Ho visto i due spettacoli in due domeniche consecutive, a Roma: Il borghese gentiluomo al Parioli, Amleto? all’Argot. Benché con capienze diverse, le due platee erano colme. Questo soprattutto mi ha stupito. Il pubblico esiste. Anzi ne esistono tanti. Almeno due, poiché qui si tratta di due spettacoli che sottostanno a ragioni diverse, rivolgendosi a spettatori diversi: uno punta al gioco, l’altro alla introspezione; uno all’intrattenimento, l’altro all’identificazione. Eppure una cosa unisce questi due spettacoli: la difficoltà che incontrano. Il borghese gentiluomo è alla sua terza stagione, ma solo ora ha trovato una collocazione a Roma, per altro a costo di molti sacrifici.

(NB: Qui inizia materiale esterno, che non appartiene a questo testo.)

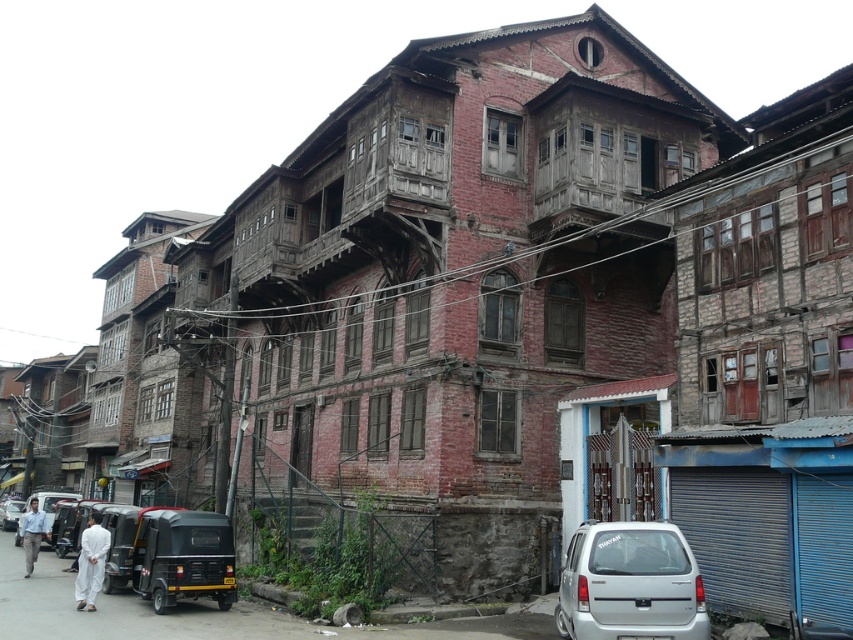 Question: Which point is closer to the camera taking this photo?

Choices:
 (A) (38, 540)
 (B) (10, 524)

Answer: (A)

Question: Which is farther from the silver metallic van at lower right?

Choices:
 (A) light blue shirt at lower left
 (B) black matte car at lower left
 (C) white cotton pants at lower left

Answer: (B)

Question: Which object is closer to the camera taking this photo?

Choices:
 (A) silver metallic van at lower right
 (B) black matte car at lower left
 (C) light blue shirt at lower left
 (D) white cotton pants at lower left

Answer: (A)

Question: In this image, where is white cotton pants at lower left located relative to light blue shirt at lower left?

Choices:
 (A) below
 (B) above

Answer: (B)

Question: Considering the relative positions of silver metallic van at lower right and white cotton pants at lower left in the image provided, where is silver metallic van at lower right located with respect to white cotton pants at lower left?

Choices:
 (A) above
 (B) below

Answer: (A)

Question: Does white cotton pants at lower left come behind light blue shirt at lower left?

Choices:
 (A) no
 (B) yes

Answer: (A) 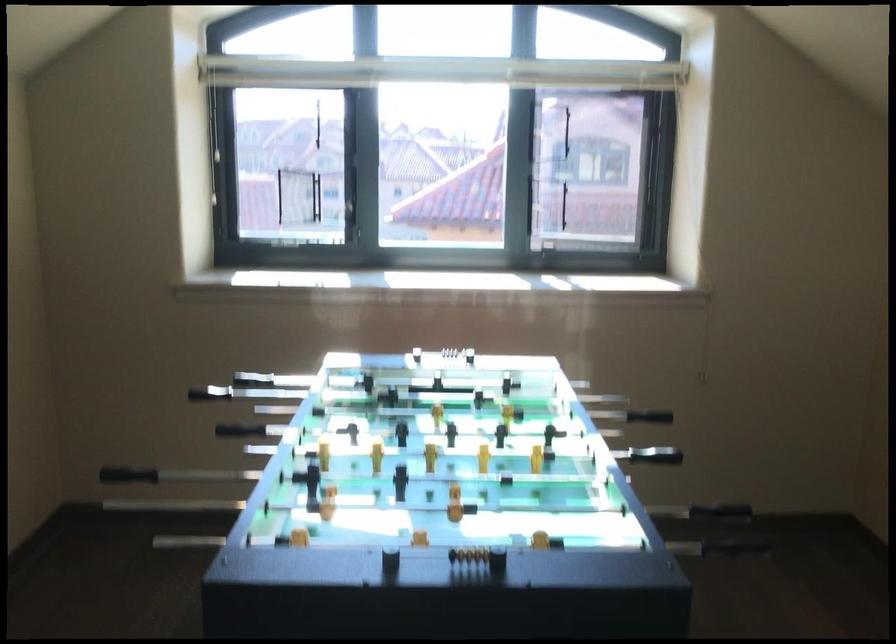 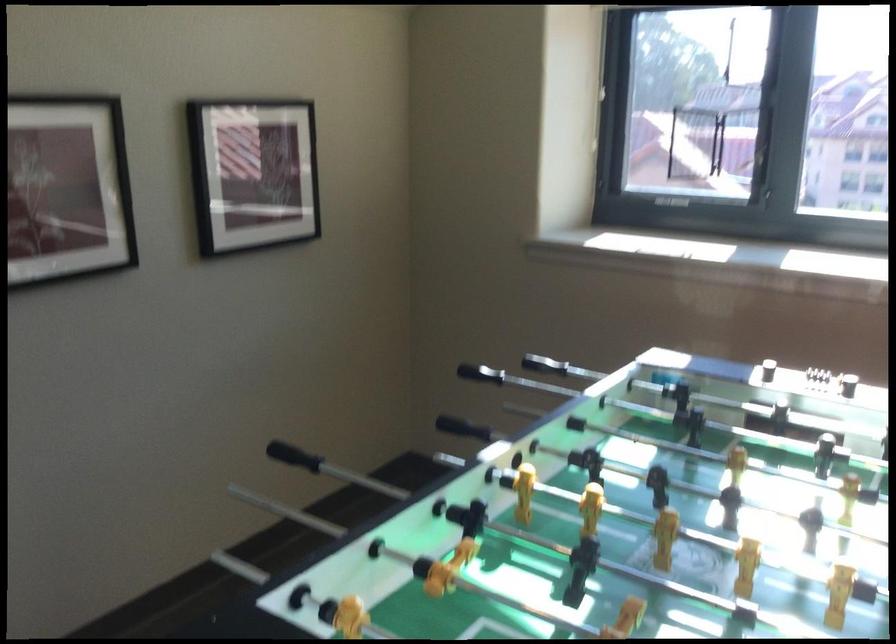 The point at (199, 386) is marked in the first image. Where is the corresponding point in the second image?

(544, 365) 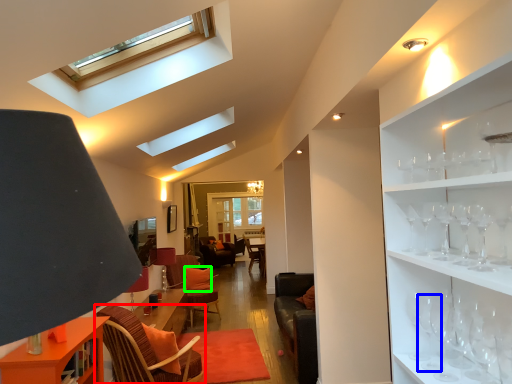 Question: Which object is positioned closest to chair (highlighted by a red box)? Select from wine glass (highlighted by a blue box) and pillow (highlighted by a green box).

Choices:
 (A) wine glass
 (B) pillow

Answer: (A) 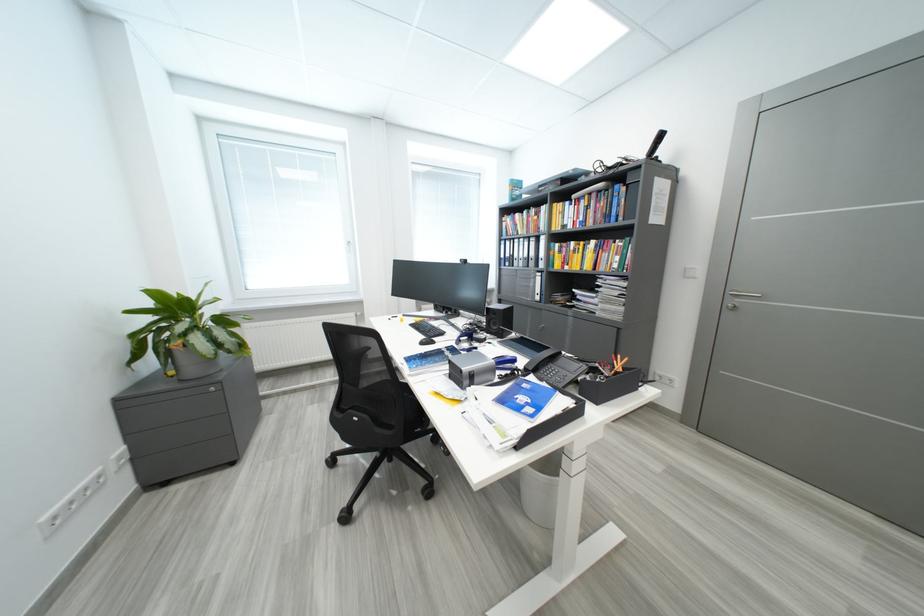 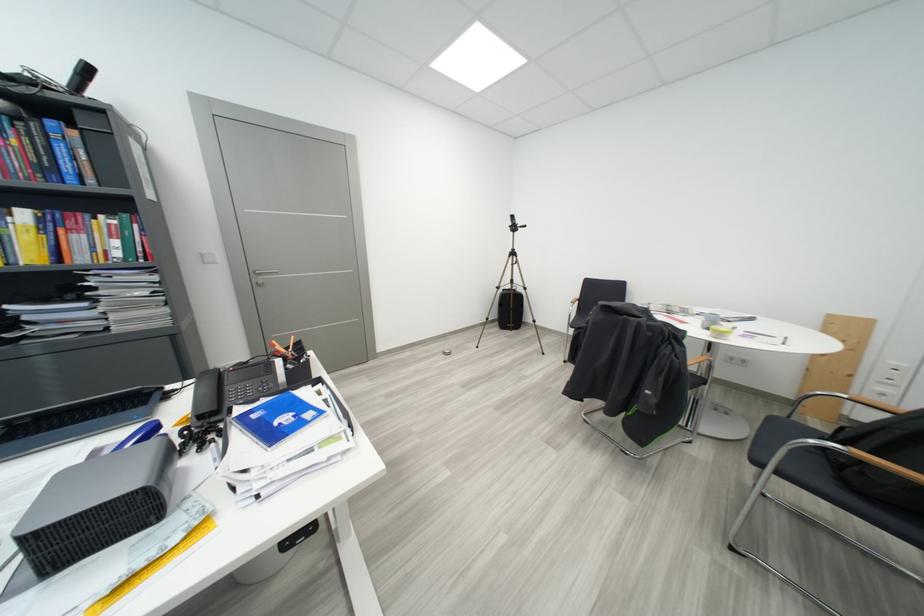 In the second image, find the point that corresponds to point 533,387 in the first image.

(263, 419) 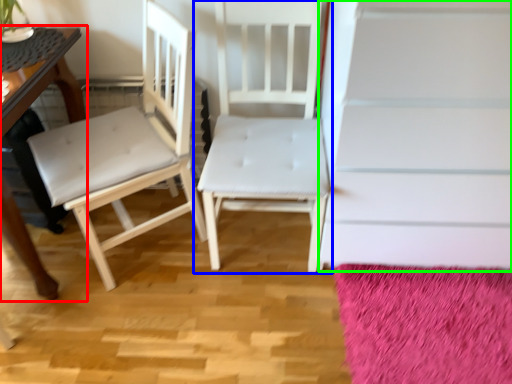 Question: Estimate the real-world distances between objects in this image. Which object is closer to table (highlighted by a red box), chair (highlighted by a blue box) or stairwell (highlighted by a green box)?

Choices:
 (A) chair
 (B) stairwell

Answer: (A) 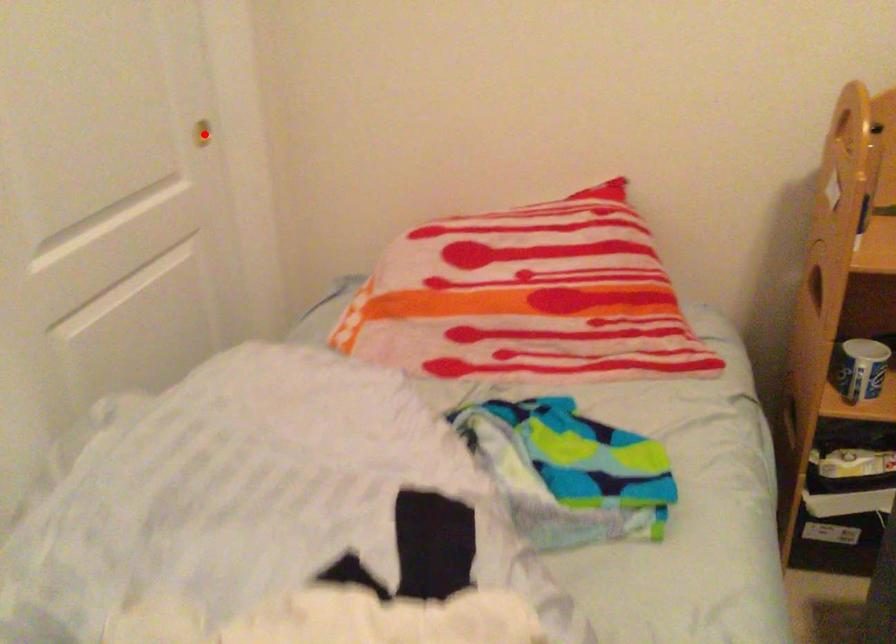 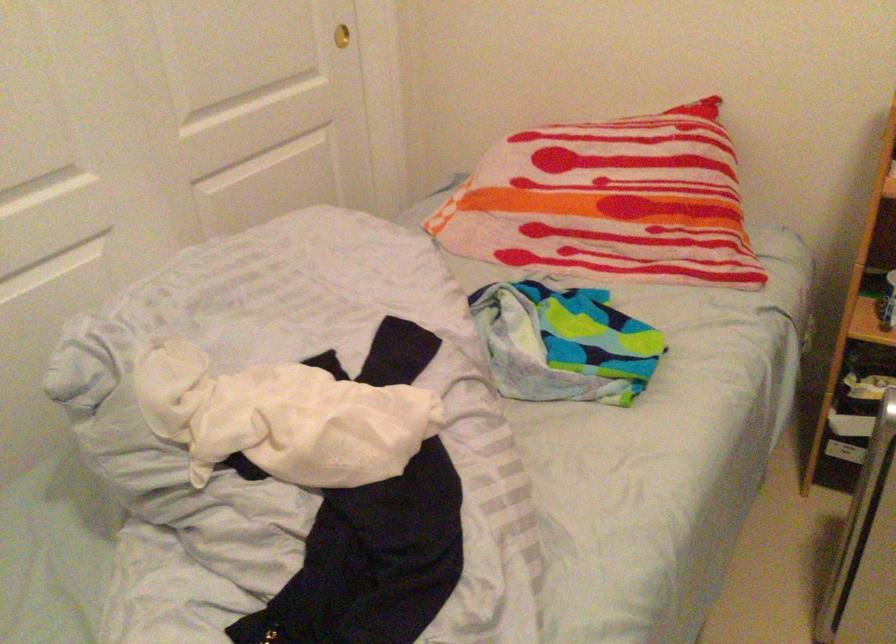 Question: I am providing you with two images of the same scene from different viewpoints. A red point is shown in image1. For the corresponding object point in image2, is it positioned nearer or farther from the camera?

Choices:
 (A) Nearer
 (B) Farther

Answer: (B) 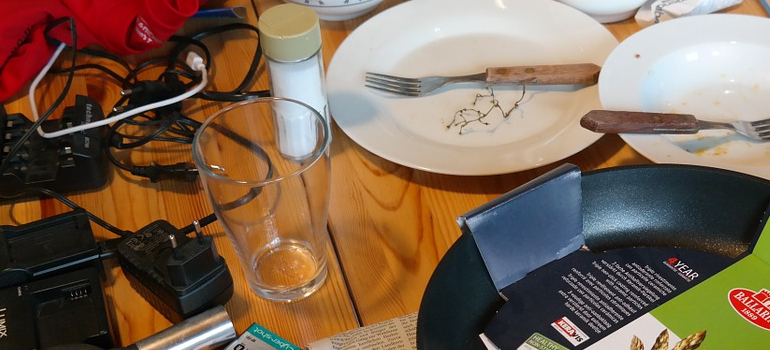 Locate an element on the screen. The width and height of the screenshot is (770, 350). white cord is located at coordinates (179, 93). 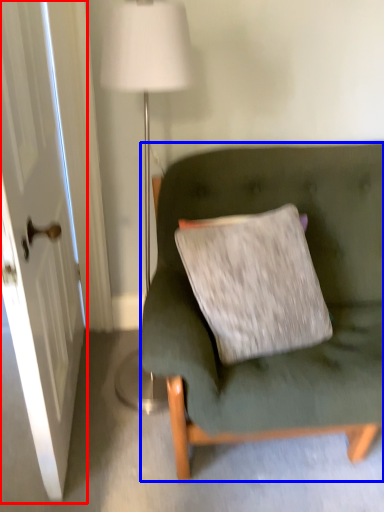 Question: Which object is closer to the camera taking this photo, door (highlighted by a red box) or studio couch (highlighted by a blue box)?

Choices:
 (A) door
 (B) studio couch

Answer: (A) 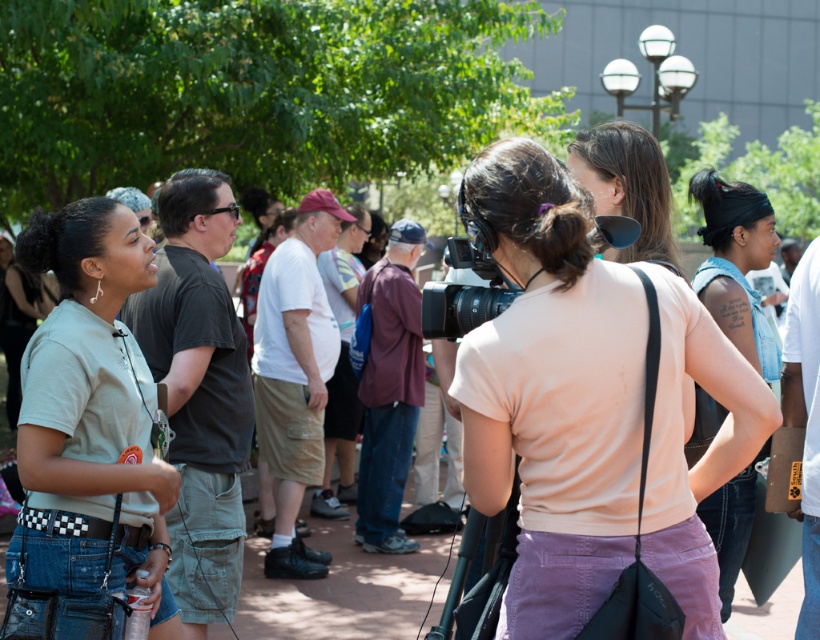 Consider the image. Does denim shorts at left appear under light pink cotton shirt at center?

Correct, denim shorts at left is located below light pink cotton shirt at center.

Which is above, denim shorts at left or light pink cotton shirt at center?

Positioned higher is light pink cotton shirt at center.

This screenshot has width=820, height=640. I want to click on denim shorts at left, so click(90, 413).

Who is more forward, (x=615, y=378) or (x=438, y=292)?

Point (x=615, y=378) is in front.

Is matte pink shirt at center positioned at the back of matte black video camera at center?

No, matte pink shirt at center is in front of matte black video camera at center.

I want to click on matte pink shirt at center, so click(x=552, y=392).

At what (x,y) coordinates should I click in order to perform the action: click on matte pink shirt at center. Please return your answer as a coordinate pair (x, y). Looking at the image, I should click on (552, 392).

Who is taller, denim shorts at left or matte black video camera at center?

With more height is denim shorts at left.

Can you confirm if denim shorts at left is shorter than matte black video camera at center?

Incorrect, denim shorts at left's height does not fall short of matte black video camera at center's.

Does point (144, 512) come in front of point (477, 285)?

Yes, it is.

Where is `denim shorts at left`? The width and height of the screenshot is (820, 640). denim shorts at left is located at coordinates (90, 413). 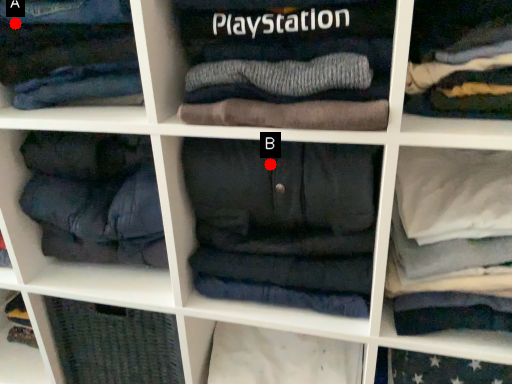 Question: Two points are circled on the image, labeled by A and B beside each circle. Which point is closer to the camera?

Choices:
 (A) A is closer
 (B) B is closer

Answer: (B) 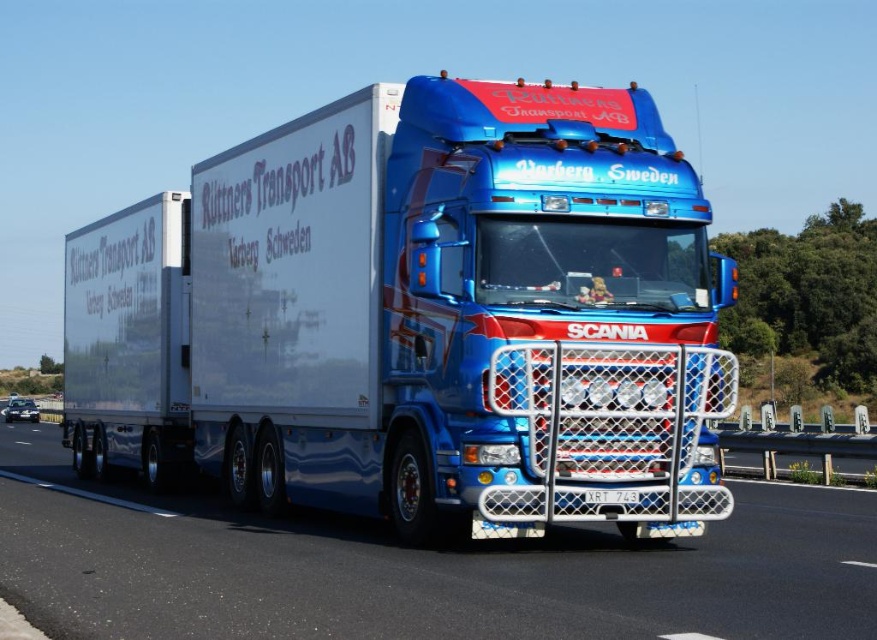 Question: Which of the following is the closest to the observer?

Choices:
 (A) (521, 202)
 (B) (745, 493)

Answer: (A)

Question: Which point is closer to the camera?

Choices:
 (A) (624, 493)
 (B) (704, 534)

Answer: (A)

Question: Which point is farther to the camera?

Choices:
 (A) (498, 557)
 (B) (596, 500)

Answer: (A)

Question: Does shiny metallic trailer truck at center appear on the left side of white plastic license plate at center?

Choices:
 (A) yes
 (B) no

Answer: (A)

Question: Is shiny metallic trailer truck at center bigger than white plastic license plate at center?

Choices:
 (A) no
 (B) yes

Answer: (B)

Question: Considering the relative positions of metallic asphalt road at center and white plastic license plate at center in the image provided, where is metallic asphalt road at center located with respect to white plastic license plate at center?

Choices:
 (A) right
 (B) left

Answer: (B) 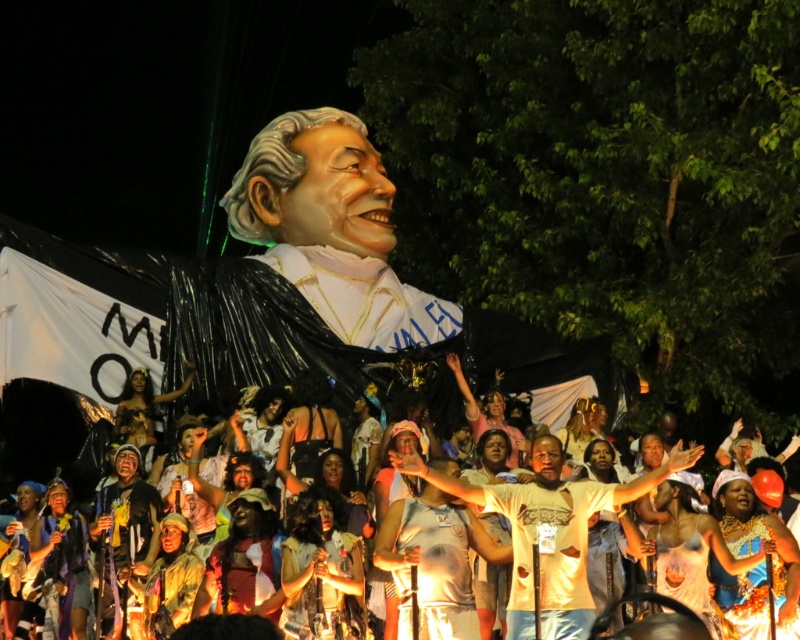 Question: Is white t-shirt at center bigger than white matte statue at center?

Choices:
 (A) yes
 (B) no

Answer: (B)

Question: Is white t-shirt at center wider than white matte statue at center?

Choices:
 (A) yes
 (B) no

Answer: (B)

Question: Which point is farther from the camera taking this photo?

Choices:
 (A) (642, 486)
 (B) (356, 404)

Answer: (B)

Question: Is white t-shirt at center further to the viewer compared to white matte statue at center?

Choices:
 (A) yes
 (B) no

Answer: (B)

Question: Which object is closer to the camera taking this photo?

Amleto? ha debuttato la scorsa estate e come Il borghese ha vissuto a singhiozzo, riuscendo ad arrivare a Roma solo per tre giorni e grazie alla lungimiranza di un teatro, l’Argot, che ormai è uno dei più fecondi di nuovo teatro. Che cosa ha impedito al Borghese di avere una tournée più lunga e soddisfacente? Che cosa ha impedito a Amleto? una tenitura più adeguata a Roma e non solo? Ciò che ha penalizzato allo stesso modo questi due spettacoli è l’assenza di una politica culturale, l’assenza di una strategia comune del teatro italiano, qualcosa che favorisca la partecipazione del pubblico e che educhi i nuovi spettatori a riconoscere i propri gusti (teatro di intrattenimento o di introspezione…). E che dia la possibilità a chi è fuori dalle stanze che contano di arrivare comunque al pubblico. Perché il pubblico teatrale c’è: questa è la notizia.